Teraz już zostawiamy to co było i rozpoczynamy nowy etap. A w pierwszej kolejności trzeba zająć się sytuacją w samym starostwie – podkreślił Artur Włodarczyk.
Chaos w starostwie związany jest m.in. z faktem, że przez długi czas nie były obsadzone dwa kluczowe stanowiska. Chodzi o sekretarza i skarbnika powiatu.
Ze współpracy z sekretarzem jestem zadowolony, ale problem mamy ze skarbnikiem. Pani skarbnik jest obecnie na L4. Szukamy osoby, która mogłaby pełnić funkcję zastępcy skarbnika – tłumaczy starosta.

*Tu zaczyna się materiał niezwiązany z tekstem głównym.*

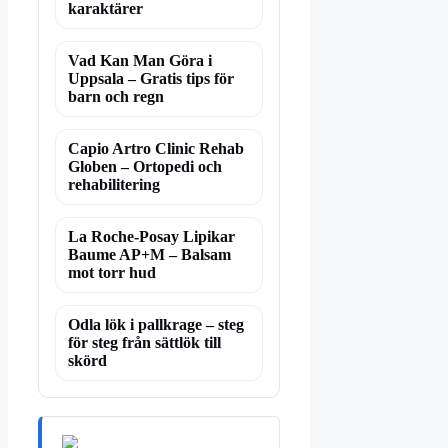
karaktärer
Vad Kan Man Göra i
Uppsala – Gratis tips för
barn och regn
Capio Artro Clinic Rehab
Globen – Ortopedi och
rehabilitering
La Roche-Posay Lipikar
Baume AP+M – Balsam
mot torr hud
Odla lök i pallkrage – steg
för steg från sättlök till
skörd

To kluczowe stanowiska, bowiem dobrze musimy rozeznać sytuację finansową powiatu, musimy wiedzieć na ile jesteśmy w stanie sobie pozwolić, na jakie inwestycje nas stać. A wyzwań jest dużo, szczególnie chodzi o szpital, który w mojej ocenie jest największym dobrem powiatu. Ale w kiepskim stanie są także powiatowe drogi, tu wymagane są duże nakłady. Chcielibyśmy także doinwestować nasze szkoły – wylicza starosta.